Use the file above as a skeleton for preparing a VM-specific preseed file as follows. The environment variables HOST and IPS will be used later on too.


root@trana:~# HOST=foo
root@trana:~# IP=192.168.122.197
root@trana:~# sed -e "s,get_ipaddress string.*,get_ipaddress string $IP," -e "s,get_hostname string.*,get_hostname string $HOST," < trisquel.preseed > vm-$HOST.preseed
root@trana:~# 

The following script is used to prepare the ISO images with the preseed file that we will need. This script is inspired by the Debian Wiki Preseed EditIso page and the Trisquel ISO customization wiki page. There are a couple of variations based on earlier works. Paths are updated to match the Trisquel netinst ISO layout, which differ slightly from Debian. We modify isolinux.cfg to boot the auto label without a timeout. On Trisquel 11 the auto boot label exists, but on Trisquel 9 and Trisquel 10 it does not exist so we add it in order to be able to start the automated preseed installation.
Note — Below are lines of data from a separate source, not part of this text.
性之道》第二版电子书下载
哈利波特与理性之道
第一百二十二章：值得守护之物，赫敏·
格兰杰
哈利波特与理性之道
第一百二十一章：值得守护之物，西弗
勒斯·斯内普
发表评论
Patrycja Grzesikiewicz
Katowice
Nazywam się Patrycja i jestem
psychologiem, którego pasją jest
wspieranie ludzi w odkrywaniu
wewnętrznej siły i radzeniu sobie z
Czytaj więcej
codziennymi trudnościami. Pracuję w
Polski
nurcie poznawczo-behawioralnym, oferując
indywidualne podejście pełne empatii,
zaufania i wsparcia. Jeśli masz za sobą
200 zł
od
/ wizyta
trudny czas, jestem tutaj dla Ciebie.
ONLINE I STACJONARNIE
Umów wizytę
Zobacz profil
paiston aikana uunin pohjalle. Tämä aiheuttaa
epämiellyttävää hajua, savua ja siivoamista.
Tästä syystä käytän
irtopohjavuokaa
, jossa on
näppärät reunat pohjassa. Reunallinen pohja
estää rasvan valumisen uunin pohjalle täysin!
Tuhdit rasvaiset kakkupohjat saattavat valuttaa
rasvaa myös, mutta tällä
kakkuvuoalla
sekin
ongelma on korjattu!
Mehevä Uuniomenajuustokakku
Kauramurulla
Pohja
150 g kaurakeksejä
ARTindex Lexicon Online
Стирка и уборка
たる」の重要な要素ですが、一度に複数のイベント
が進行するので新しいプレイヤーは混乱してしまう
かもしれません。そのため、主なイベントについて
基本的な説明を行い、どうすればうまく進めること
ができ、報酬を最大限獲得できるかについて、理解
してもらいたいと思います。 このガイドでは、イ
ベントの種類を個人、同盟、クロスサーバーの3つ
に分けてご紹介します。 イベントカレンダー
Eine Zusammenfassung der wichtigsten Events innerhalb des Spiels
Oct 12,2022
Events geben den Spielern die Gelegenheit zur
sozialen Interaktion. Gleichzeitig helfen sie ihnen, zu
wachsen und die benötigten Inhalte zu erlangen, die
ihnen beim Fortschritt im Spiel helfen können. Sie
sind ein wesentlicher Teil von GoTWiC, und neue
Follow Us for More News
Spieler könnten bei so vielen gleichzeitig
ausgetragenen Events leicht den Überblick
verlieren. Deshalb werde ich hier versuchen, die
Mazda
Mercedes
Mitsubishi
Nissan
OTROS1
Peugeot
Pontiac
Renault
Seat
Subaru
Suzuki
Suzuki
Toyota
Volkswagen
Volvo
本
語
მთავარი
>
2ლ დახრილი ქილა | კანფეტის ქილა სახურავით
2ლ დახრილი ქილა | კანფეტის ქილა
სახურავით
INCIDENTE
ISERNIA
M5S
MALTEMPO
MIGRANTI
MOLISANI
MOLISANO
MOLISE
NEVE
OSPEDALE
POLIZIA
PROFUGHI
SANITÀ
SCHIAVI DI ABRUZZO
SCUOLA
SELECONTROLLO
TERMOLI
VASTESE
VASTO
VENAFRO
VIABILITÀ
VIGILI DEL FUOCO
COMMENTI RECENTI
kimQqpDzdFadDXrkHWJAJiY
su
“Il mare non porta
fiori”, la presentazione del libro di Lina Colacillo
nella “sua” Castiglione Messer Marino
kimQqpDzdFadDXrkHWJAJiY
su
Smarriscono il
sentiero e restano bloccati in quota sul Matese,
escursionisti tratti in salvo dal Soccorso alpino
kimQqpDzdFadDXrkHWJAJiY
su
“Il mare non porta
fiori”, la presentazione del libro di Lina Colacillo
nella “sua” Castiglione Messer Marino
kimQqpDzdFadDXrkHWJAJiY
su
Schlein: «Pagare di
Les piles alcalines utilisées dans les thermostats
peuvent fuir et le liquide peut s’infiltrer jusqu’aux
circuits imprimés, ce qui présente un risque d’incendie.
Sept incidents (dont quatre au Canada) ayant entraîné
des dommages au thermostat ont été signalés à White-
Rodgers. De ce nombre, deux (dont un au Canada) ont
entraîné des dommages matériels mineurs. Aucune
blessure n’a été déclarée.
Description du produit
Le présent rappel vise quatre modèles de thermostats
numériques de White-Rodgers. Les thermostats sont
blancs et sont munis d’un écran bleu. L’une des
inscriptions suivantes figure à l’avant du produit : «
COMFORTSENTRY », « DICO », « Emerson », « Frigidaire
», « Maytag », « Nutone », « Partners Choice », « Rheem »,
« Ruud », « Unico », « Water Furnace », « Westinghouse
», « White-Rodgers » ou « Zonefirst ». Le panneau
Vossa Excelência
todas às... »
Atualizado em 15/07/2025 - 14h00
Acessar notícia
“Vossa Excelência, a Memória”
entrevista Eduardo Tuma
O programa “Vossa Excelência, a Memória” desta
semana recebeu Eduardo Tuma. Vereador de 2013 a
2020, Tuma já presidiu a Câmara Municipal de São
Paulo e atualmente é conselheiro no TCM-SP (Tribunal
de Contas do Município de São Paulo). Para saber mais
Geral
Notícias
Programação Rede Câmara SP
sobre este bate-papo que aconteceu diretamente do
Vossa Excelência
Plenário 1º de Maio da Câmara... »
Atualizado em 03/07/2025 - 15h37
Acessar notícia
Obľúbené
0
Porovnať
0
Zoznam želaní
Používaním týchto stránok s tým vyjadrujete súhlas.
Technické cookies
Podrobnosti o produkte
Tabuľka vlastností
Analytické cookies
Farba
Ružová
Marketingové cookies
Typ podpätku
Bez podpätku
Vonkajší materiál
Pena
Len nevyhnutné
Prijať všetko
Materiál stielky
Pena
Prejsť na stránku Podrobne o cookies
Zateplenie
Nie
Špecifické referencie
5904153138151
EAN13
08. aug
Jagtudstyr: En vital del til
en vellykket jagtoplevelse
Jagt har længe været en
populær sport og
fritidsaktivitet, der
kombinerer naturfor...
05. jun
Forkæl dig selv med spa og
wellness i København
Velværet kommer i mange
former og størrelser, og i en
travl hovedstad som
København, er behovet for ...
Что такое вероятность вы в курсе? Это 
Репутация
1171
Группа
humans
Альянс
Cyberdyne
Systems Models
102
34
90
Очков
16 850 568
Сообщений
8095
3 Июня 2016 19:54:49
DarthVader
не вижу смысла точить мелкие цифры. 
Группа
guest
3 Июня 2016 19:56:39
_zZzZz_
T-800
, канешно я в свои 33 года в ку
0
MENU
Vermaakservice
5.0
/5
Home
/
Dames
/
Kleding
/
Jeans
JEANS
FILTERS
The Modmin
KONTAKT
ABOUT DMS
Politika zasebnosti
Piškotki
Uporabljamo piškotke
root@trana:~# cat gen-preseed-iso 
#!/bin/sh

# Copyright (C) 2018-2022 Simon Josefsson -- GPLv3+
# https://wiki.debian.org/DebianInstaller/Preseed/EditIso
# https://trisquel.info/en/wiki/customizing-trisquel-iso

set -e
set -x

ISO="$1"
PRESEED="$2"
OUTISO="$3"
LASTPWD="$PWD"

test -f "$ISO"
test -f "$PRESEED"
test ! -f "$OUTISO"

TMPDIR=$(mktemp -d)
mkdir "$TMPDIR/mnt"
mkdir "$TMPDIR/tmp"

cp "$PRESEED" "$TMPDIR"/preseed.cfg
cd "$TMPDIR"

mount "$ISO" mnt/
cp -rT mnt/ tmp/
umount mnt/

chmod +w -R tmp/
gunzip tmp/initrd.gz
echo preseed.cfg | cpio -H newc -o -A -F tmp/initrd
gzip tmp/initrd
chmod -w -R tmp/

sed -i "s/timeout 0/timeout 1/" tmp/isolinux.cfg
sed -i "s/default vesamenu.c32/default auto/" tmp/isolinux.cfg

if ! grep -q auto tmp/adtxt.cfg; then
    cat<<EOF >> tmp/adtxt.cfg
label auto
	menu label ^Automated install
	kernel linux
	append auto=true priority=critical vga=788 initrd=initrd.gz --- quiet
EOF
fi

cd tmp/
find -follow -type f | xargs md5sum  > md5sum.txt
cd ..

cd "$LASTPWD"

genisoimage -r -J -b isolinux.bin -c boot.cat \
            -no-emul-boot -boot-load-size 4 -boot-info-table \
            -o "$OUTISO" "$TMPDIR/tmp/"

rm -rf "$TMPDIR"

exit 0
^D
root@trana:~# chmod +x gen-preseed-iso 
root@trana:~# 

Next run the command on one of the downloaded ISO image and the generated preseed file.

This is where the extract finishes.